/---
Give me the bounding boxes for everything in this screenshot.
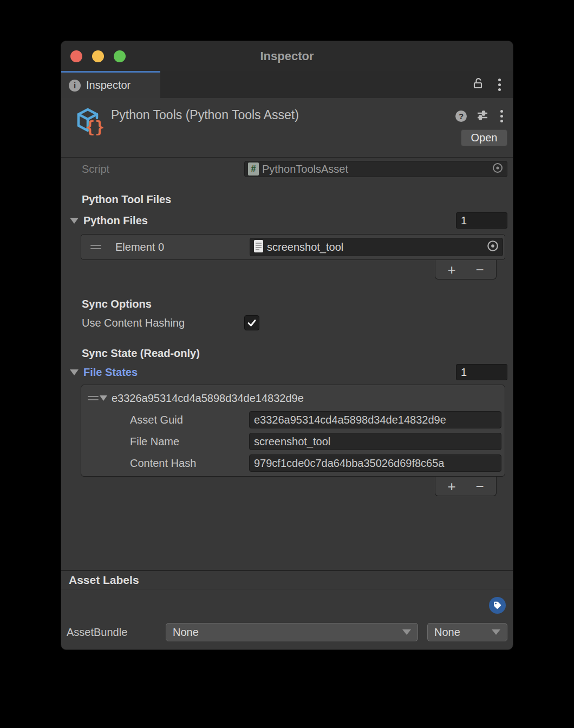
- chevron-down-icon: [492, 629, 500, 635]
- inspector-window: Inspector i Inspector: [61, 41, 513, 650]
- csharp-script-icon: #: [248, 162, 259, 176]
- file-states-label[interactable]: File States: [83, 366, 138, 379]
- use-content-hashing-row: Use Content Hashing: [61, 315, 513, 331]
- traffic-lights: [70, 41, 126, 71]
- asset-bundle-label: AssetBundle: [67, 626, 166, 639]
- element-label: Element 0: [115, 241, 250, 253]
- zoom-window-button[interactable]: [114, 50, 126, 62]
- python-tool-files-header: Python Tool Files: [61, 193, 513, 206]
- file-name-label: File Name: [130, 435, 249, 448]
- script-value: PythonToolsAsset: [262, 163, 348, 176]
- drag-handle-icon[interactable]: [90, 245, 101, 249]
- list-item[interactable]: Element 0 screenshot_tool: [83, 236, 503, 258]
- script-row: Script # PythonToolsAsset: [61, 161, 513, 177]
- foldout-open-icon[interactable]: [70, 218, 79, 224]
- list-footer: + −: [435, 260, 497, 280]
- script-object-field[interactable]: # PythonToolsAsset: [244, 161, 507, 177]
- element-object-field[interactable]: screenshot_tool: [250, 238, 503, 256]
- python-files-foldout-row: Python Files 1: [61, 212, 513, 229]
- sync-state-header: Sync State (Read-only): [61, 347, 513, 360]
- help-icon[interactable]: ?: [455, 110, 467, 122]
- asset-bundle-variant-value: None: [434, 626, 460, 639]
- foldout-open-icon[interactable]: [100, 395, 107, 401]
- remove-file-state-button[interactable]: −: [468, 479, 492, 493]
- file-states-size-field[interactable]: 1: [456, 364, 507, 380]
- file-name-field[interactable]: screenshot_tool: [249, 433, 501, 450]
- sync-options-header: Sync Options: [61, 298, 513, 310]
- info-icon: i: [69, 80, 81, 92]
- asset-labels-bar[interactable]: Asset Labels: [61, 570, 513, 589]
- minimize-window-button[interactable]: [92, 50, 104, 62]
- file-state-guid-title: e3326a95314cd4a5898d34de14832d9e: [112, 392, 304, 405]
- python-files-size-field[interactable]: 1: [456, 212, 507, 229]
- file-states-list: e3326a95314cd4a5898d34de14832d9e Asset G…: [81, 385, 505, 477]
- use-content-hashing-checkbox[interactable]: [244, 315, 259, 330]
- python-files-label[interactable]: Python Files: [83, 214, 148, 227]
- text-asset-icon: [253, 239, 264, 255]
- header-menu-kebab-icon[interactable]: [498, 108, 505, 125]
- close-window-button[interactable]: [70, 50, 82, 62]
- unlock-icon[interactable]: [471, 76, 485, 93]
- file-states-footer: + −: [435, 477, 497, 496]
- svg-text:{}: {}: [85, 118, 103, 136]
- foldout-open-icon[interactable]: [70, 369, 79, 375]
- add-element-button[interactable]: +: [440, 263, 464, 277]
- asset-bundle-row: AssetBundle None None: [67, 623, 507, 641]
- script-label: Script: [82, 163, 244, 176]
- file-states-foldout-row: File States 1: [61, 364, 513, 380]
- asset-bundle-variant-dropdown[interactable]: None: [427, 623, 507, 641]
- tag-icon: [492, 600, 503, 610]
- asset-title: Python Tools (Python Tools Asset): [111, 108, 299, 122]
- use-content-hashing-label: Use Content Hashing: [82, 317, 244, 329]
- titlebar: Inspector: [61, 41, 513, 71]
- remove-element-button[interactable]: −: [468, 263, 492, 277]
- tab-menu-kebab-icon[interactable]: [496, 76, 503, 93]
- chevron-down-icon: [402, 629, 411, 635]
- tab-inspector[interactable]: i Inspector: [61, 71, 160, 98]
- file-name-row: File Name screenshot_tool: [81, 433, 501, 450]
- element-value: screenshot_tool: [267, 241, 343, 253]
- asset-bundle-value: None: [173, 626, 199, 639]
- python-files-list: Element 0 screenshot_tool: [81, 234, 505, 260]
- object-picker-icon[interactable]: [492, 162, 504, 176]
- content-hash-field[interactable]: 979cf1cde0c7da64bba35026d69f8c65a: [249, 454, 501, 472]
- asset-guid-label: Asset Guid: [130, 414, 249, 426]
- asset-guid-field[interactable]: e3326a95314cd4a5898d34de14832d9e: [249, 411, 501, 428]
- asset-labels-footer: AssetBundle None None: [61, 589, 513, 646]
- label-tag-button[interactable]: [489, 597, 506, 614]
- content-hash-label: Content Hash: [130, 457, 249, 470]
- presets-icon[interactable]: [476, 109, 489, 124]
- tab-strip: i Inspector: [61, 71, 513, 98]
- add-file-state-button[interactable]: +: [440, 479, 464, 493]
- python-tools-asset-icon: {}: [73, 106, 103, 138]
- content-hash-row: Content Hash 979cf1cde0c7da64bba35026d69…: [81, 454, 501, 472]
- file-state-entry-header[interactable]: e3326a95314cd4a5898d34de14832d9e: [81, 389, 501, 407]
- checkmark-icon: [246, 317, 257, 328]
- asset-labels-title: Asset Labels: [69, 574, 139, 587]
- asset-guid-row: Asset Guid e3326a95314cd4a5898d34de14832…: [81, 411, 501, 428]
- window-title: Inspector: [260, 49, 314, 63]
- open-button[interactable]: Open: [461, 129, 507, 146]
- tab-label: Inspector: [86, 79, 131, 92]
- asset-header: {} Python Tools (Python Tools Asset) ? O…: [61, 98, 513, 158]
- object-picker-icon[interactable]: [486, 239, 499, 255]
- asset-bundle-dropdown[interactable]: None: [166, 623, 418, 641]
- drag-handle-icon[interactable]: [88, 396, 99, 400]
\---
Nothing but the lines with "guid" should be returned, copied from the entries above.

- file-state-guid-title: e3326a95314cd4a5898d34de14832d9e: [112, 392, 304, 405]
- asset-guid-label: Asset Guid: [130, 414, 249, 426]
- asset-guid-field[interactable]: e3326a95314cd4a5898d34de14832d9e: [249, 411, 501, 428]
- asset-guid-row: Asset Guid e3326a95314cd4a5898d34de14832…: [81, 411, 501, 428]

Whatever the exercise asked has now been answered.